Multi-omics in exploring the pathophysiology of diabetic retinopathy

Abstract

Diabetic retinopathy (DR) is a leading global cause of vision impairment, with its prevalence increasing alongside the rising rates of diabetes mellitus (DM). Despite the retina's complex structure, the underlying pathology of DR remains incompletely understood. Single-cell RNA sequencing (scRNA-seq) and recent advancements in multi-omics analyses have revolutionized molecular profiling, enabling high-throughput analysis and comprehensive characterization of complex biological systems. This review highlights the significant contributions of scRNA-seq, in conjunction with other multi-omics technologies, to DR research. Integrated scRNA-seq and transcriptomic analyses have revealed novel insights into DR pathogenesis, including alternative transcription start site events, fluctuations in cell populations, altered gene expression profiles, and critical signaling pathways within retinal cells. Furthermore, by integrating scRNA-seq with genetic association studies and multi-omics analyses, researchers have identified novel biomarkers, susceptibility genes, and potential therapeutic targets for DR, emphasizing the importance of specific retinal cell types in disease progression. The integration of scRNA-seq with metabolomics has also been instrumental in identifying specific metabolites and dysregulated pathways associated with DR. It is highly conceivable that the continued synergy between scRNA-seq and other multi-omics approaches will accelerate the discovery of underlying mechanisms and the development of novel therapeutic interventions for DR.

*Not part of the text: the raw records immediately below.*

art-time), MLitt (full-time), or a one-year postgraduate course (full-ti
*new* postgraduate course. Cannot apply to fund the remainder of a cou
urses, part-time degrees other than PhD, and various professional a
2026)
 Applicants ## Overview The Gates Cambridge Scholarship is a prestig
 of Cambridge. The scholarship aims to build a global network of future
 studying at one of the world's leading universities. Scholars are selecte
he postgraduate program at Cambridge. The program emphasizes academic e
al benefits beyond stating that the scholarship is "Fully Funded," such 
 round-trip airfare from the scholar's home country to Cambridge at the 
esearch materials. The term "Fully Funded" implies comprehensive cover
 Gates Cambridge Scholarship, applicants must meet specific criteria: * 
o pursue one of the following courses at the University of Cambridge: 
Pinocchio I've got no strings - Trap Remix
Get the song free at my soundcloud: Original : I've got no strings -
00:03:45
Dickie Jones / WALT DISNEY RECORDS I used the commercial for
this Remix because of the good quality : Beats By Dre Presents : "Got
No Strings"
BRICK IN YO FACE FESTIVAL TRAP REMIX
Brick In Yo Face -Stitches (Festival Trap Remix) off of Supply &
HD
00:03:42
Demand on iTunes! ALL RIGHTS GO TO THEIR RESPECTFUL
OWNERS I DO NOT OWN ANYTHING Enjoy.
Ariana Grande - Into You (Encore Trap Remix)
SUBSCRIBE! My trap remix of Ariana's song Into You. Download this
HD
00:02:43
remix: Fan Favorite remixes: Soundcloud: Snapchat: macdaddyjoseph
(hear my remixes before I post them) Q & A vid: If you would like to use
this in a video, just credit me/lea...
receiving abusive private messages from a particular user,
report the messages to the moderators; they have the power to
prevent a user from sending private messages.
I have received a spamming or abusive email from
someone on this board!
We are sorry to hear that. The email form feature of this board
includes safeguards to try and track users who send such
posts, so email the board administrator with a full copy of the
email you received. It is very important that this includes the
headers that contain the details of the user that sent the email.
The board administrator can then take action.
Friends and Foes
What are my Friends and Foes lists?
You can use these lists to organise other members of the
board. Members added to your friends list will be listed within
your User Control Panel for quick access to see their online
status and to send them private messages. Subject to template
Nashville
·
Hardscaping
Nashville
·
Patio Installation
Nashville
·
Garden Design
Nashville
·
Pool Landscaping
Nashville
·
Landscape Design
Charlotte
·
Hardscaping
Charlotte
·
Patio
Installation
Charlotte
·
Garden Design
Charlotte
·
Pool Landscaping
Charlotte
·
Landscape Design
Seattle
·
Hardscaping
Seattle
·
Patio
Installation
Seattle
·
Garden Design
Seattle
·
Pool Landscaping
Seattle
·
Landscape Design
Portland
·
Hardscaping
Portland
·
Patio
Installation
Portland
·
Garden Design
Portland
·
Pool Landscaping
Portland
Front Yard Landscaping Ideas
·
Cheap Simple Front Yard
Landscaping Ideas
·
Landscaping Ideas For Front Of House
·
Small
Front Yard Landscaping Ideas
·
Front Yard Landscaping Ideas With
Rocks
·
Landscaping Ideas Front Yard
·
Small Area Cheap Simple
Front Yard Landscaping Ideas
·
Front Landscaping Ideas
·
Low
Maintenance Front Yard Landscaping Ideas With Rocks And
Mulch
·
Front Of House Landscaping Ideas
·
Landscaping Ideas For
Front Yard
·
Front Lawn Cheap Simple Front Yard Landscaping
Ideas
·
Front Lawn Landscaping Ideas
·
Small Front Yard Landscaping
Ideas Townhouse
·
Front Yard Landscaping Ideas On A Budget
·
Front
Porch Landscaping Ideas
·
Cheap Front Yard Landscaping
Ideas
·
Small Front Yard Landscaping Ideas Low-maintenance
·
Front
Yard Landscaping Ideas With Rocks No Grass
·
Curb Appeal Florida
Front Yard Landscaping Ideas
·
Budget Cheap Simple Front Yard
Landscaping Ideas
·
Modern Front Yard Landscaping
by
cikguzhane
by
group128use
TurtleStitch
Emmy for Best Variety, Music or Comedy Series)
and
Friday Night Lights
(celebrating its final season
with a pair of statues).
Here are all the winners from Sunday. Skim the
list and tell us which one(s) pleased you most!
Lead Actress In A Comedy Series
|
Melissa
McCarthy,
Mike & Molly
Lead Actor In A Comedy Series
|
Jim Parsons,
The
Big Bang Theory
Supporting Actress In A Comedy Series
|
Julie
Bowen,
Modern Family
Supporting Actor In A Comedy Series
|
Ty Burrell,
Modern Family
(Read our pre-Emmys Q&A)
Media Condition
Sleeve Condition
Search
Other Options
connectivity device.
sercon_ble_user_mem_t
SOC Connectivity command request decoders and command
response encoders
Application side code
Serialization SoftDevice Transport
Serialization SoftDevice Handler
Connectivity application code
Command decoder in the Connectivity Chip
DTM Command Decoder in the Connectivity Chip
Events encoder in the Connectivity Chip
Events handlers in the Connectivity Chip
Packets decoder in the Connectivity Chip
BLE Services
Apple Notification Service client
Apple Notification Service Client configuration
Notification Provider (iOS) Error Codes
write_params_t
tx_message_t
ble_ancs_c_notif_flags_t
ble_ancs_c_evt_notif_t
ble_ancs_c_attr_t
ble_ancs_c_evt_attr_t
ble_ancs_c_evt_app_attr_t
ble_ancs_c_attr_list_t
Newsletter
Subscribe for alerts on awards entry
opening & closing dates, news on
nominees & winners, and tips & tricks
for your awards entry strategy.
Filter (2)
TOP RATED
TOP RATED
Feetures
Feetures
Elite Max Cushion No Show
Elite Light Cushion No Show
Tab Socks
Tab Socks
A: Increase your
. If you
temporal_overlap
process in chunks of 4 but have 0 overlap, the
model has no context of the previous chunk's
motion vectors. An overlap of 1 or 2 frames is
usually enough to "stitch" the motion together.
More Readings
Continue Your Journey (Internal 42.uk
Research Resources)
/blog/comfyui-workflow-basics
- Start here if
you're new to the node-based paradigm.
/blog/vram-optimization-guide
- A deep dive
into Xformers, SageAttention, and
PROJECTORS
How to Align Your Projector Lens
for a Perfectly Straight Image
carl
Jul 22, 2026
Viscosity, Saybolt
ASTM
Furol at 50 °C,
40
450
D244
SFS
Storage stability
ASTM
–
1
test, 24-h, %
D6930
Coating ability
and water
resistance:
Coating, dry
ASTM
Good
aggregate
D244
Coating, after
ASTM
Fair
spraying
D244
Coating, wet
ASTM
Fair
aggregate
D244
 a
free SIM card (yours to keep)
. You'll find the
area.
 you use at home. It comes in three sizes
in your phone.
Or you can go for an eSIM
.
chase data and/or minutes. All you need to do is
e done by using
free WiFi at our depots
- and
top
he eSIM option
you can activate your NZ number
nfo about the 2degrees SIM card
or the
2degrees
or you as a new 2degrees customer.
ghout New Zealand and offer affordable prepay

Keywords: diabetic retinopathy (DR); genomics; lipidomic; metabolomic; multi-omics; single-cell RNA sequencing(scRNA-seq); transcriptomics.

Overview of single-cell RNA sequencing (scRNA-seq) Applications in Diabetic Retinopathy Research. The application of single-cell RNA sequencing (scRNA-seq) methodologies in the study of diabetic retinopathy(DR) highlights four key areas: (A) The workflow of a typical scRNA-seq experiment; (B) The identification of key cell subpopulations, each characterized by a distinct transcriptional signature and function; (C) The integration of scRNA-seq with multi-omics approaches for DR research; (D) The advantages and challenges associated with scRNA-seq.

FIGURE 1

Illustration of single-cell RNA sequencing (scRNA-seq) experiments. (A) Typical single-cell RNA sequencing (scRNA-seq) workflow encompasses several key steps: a. single-cell isolation, which can be achieved through techniques such as micromanipulation, laser-capture microdissection, microfluidics, or fluorescence-activated cell sorting; (B). Cell lysis; (C) Reverse transcription of mRNA into complementary DNA (cDNA); (D) Amplification of cDNA and library preparation; (E) Sequencing.

FIGURE 2

Summary of Crucial Cellular Components and Their Features in DR Revealed by scRNA-seq. ScRNA-seq technology provides biological information at the single-cell level and has been extensively applied to DR research. This review concludes that DR-associated microenvironments are characterized by diverse, highly heterogeneous, and dynamic cell populations. scRNA-seq has been instrumental in identifying various temporal states of different cell types, each with a distinct transcriptional signature and function. As scRNA-seq technology matures, it offers new approaches to study DR, deepening our understanding of its pathogenesis and paving the way for innovative treatments. Key cellular components include endothelial cells (ECs), retinal pigment epithelium (RPE), and retinal ganglion cells (RGCs).

FIGURE 3

Representative strategy of single-cell RNA sequencing (scRNA-seq) and Multi-Omics. This figure summarizes the four key applications of single-cell RNA sequencing in DR research, each accompanied by a corresponding graph for better understanding. (A) ScRNA-seq combined with Transcriptomics; (B) ScRNA-seq combined with Genomics; (C) ScRNA-seq combined with lipidomic; (D) ScRNA-seq combined with Metabolomic; (E) ScRNA-seq combined with proteomics.

FIGURE 4

Presents the identification of key cell subpopulations in DR through multi-omics analysis. The figure highlights distinct cell subpopulations to emphasize the cellular heterogeneity observed during DR progression, offering insights into the specific roles of different cell clusters in the disease’s pathophysiology. Red arrows and text represent pathways that are significantly upregulated within these subpopulations, while blue arrows and text signify pathways that are downregulated. Additionally, black text denotes unique intracellular or secreted proteins, as well as membrane receptors, that are specifically expressed within each subpopulation.

FIGURE 5

Illustrates cell-cell communication in DR as uncovered by scRNA-seq. The figure depicts ligand-receptor interactions associated with DR, based on findings from previous scRNA-seq studies. In the diagram, the arrowhead points to the receptor protein and the corresponding cell expressing it, while the arrowtail indicates the ligand protein and the cell producing it. This representation sheds light on the disrupted communication networks in diabetic retinas and the intercellular signaling within FVM, which may contribute to the pathogenesis of DR.